So I have this function that I'm trying to convert from a recursive algorithm to an iterative algorithm. I'm not even sure if I have the right subproblems but this seems to determined what I need in the correct way, but recursion can't be used you need to use dynamic programming so I need to change it to iterative bottom up or top down dynamic programming.
The basic recursive function looks like this:
Recursion(i,j) {
if(i > j) {
return 0;
}
else {
// This finds the maximum value for all possible
// subproblems and returns that for this problem
for(int x = i; x < j; x++) {
if(some subsection i to x plus recursion(x+1,j) is > current max) {
max = some subsection i to x plus recursion(x+1,j)
}
}
}
}
This is the general idea, but since recursions typically don't have for loops in them I'm not sure exactly how I would convert this to iterative. Does anyone have any ideas?
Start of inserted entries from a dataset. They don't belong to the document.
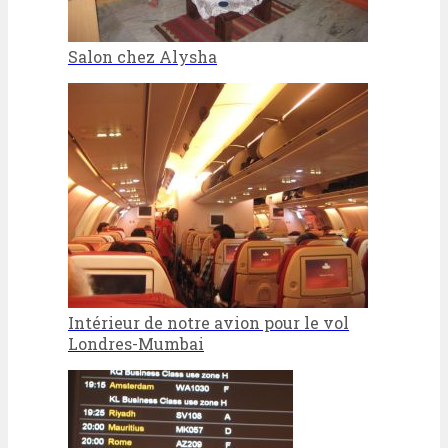
Salon chez Alysha
Intérieur de notre avion pour le vol
Londres-Mumbai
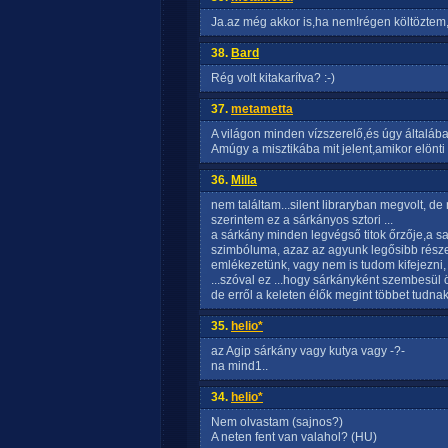
Ja.az még akkor is,ha nem!régen költöztem
38.
Bard
Rég volt kitakarítva? :-)
37.
metametta
A világon minden vízszerelő,és úgy általá
Amúgy a misztikába mit jelent,amikor elönti 
36.
Milla
nem találtam...silent libraryban megvolt, d
szerintem ez a sárkányos sztori ...
a sárkány minden legvégső titok őrzője,a s
szimbóluma, azaz az agyunk legősibb része
emlékezetünk, vagy nem is tudom kifejezni,
...szóval ez ...hogy sárkányként szembesül 
de erről a keleten élők megint többet tudnak,
35.
helio*
az Agip sárkány vagy kutya vagy -?-
na mind1..
34.
helio*
Nem olvastam (sajnos?)
A neten fent van valahol? (HU)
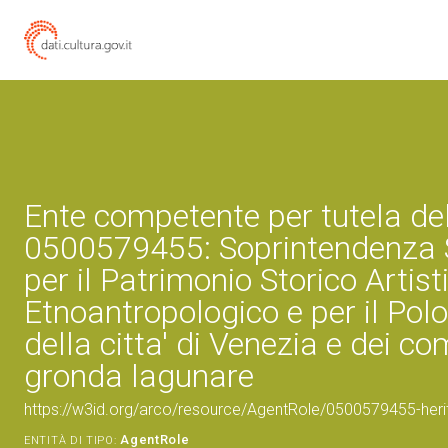
Ente competente per tutela de
0500579455: Soprintendenza 
per il Patrimonio Storico Artist
Etnoantropologico e per il Pol
della citta' di Venezia e dei co
gronda lagunare
https://w3id.org/arco/resource/AgentRole/0500579455-heri
AgentRole
ENTITÀ DI TIPO:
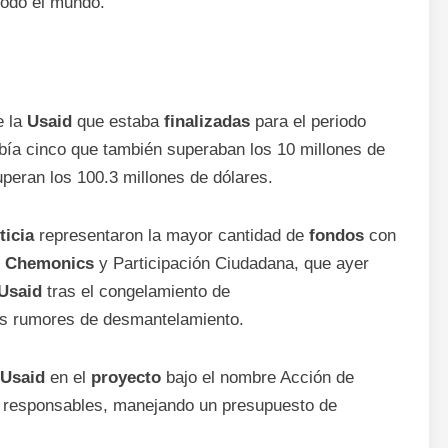
 todo el mundo.
e la
Usaid
que estaba
finalizadas
para el periodo
abía cinco que también superaban los 10 millones de
uperan los 100.3 millones de dólares.
ticia
representaron la mayor cantidad de
fondos
con
e
Chemonics
y Participación Ciudadana, que ayer
Usaid
tras el congelamiento de
os rumores de desmantelamiento.
Usaid
en el
proyecto
bajo el nombre Acción de
d responsables, manejando un presupuesto de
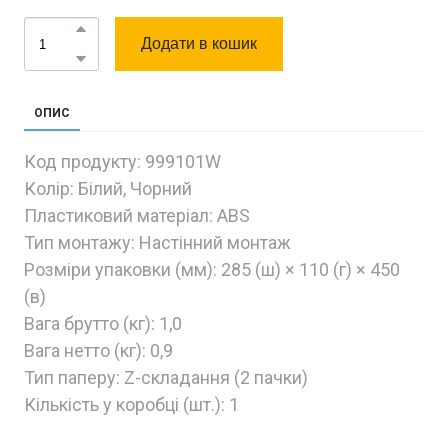
Додати в кошик
ОПИС
Код продукту: 999101W
Колір: Білий, Чорний
Пластиковий матеріал: ABS
Тип монтажу: Настінний монтаж
Розміри упаковки (мм): 285 (ш) × 110 (г) × 450
(в)
Вага брутто (кг): 1,0
Вага нетто (кг): 0,9
Тип паперу: Z-складання (2 пачки)
Кількість у коробці (шт.): 1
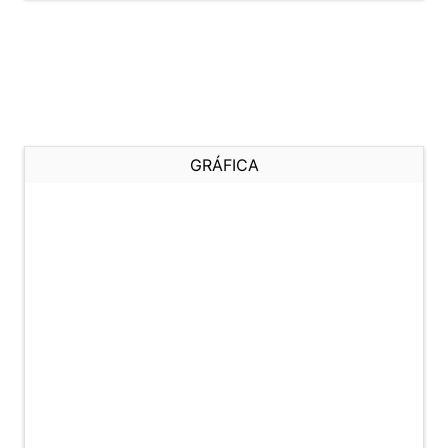
GRÁFICA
You have a recursive function that can be summarised as this:
recursive(i, j):
if stopping condition:
return value
loop:
if test current value involving recursive call passes:
set value based on recursive call
return value # this appears to be missing from your example
(I am going to be pretty loose with the pseudo code here, to emphasize the structure of the code rather than the specific implementation)
And you want to flatten it to a purely iterative approach. First it would be good to describe exactly what this involves in the general case, as you seem to be interested in that. Then we can move on to flattening the pseudo code above.
Now flattening a primitive recursive function is quite straightforward. When you are given code that is like:
simple(i):
if i has reached the limit: # stopping condition
return value
# body of method here
return simple(i + 1) # recursive call
You can quickly see that the recursive calls will continue until i reaches the predefined limit. When this happens the value will be returned. The iterative form of this is:
simple_iterative(start):
for (i = start; i < limit; i++):
# body here
return value
This works because the recursive calls form the following call tree:
simple(1)
-> simple(2)
-> simple(3)
...
-> simple(N):
return value
I would describe that call tree as a piece of string. It has a beginning, a middle, and an end. The different calls occur at different points on the string.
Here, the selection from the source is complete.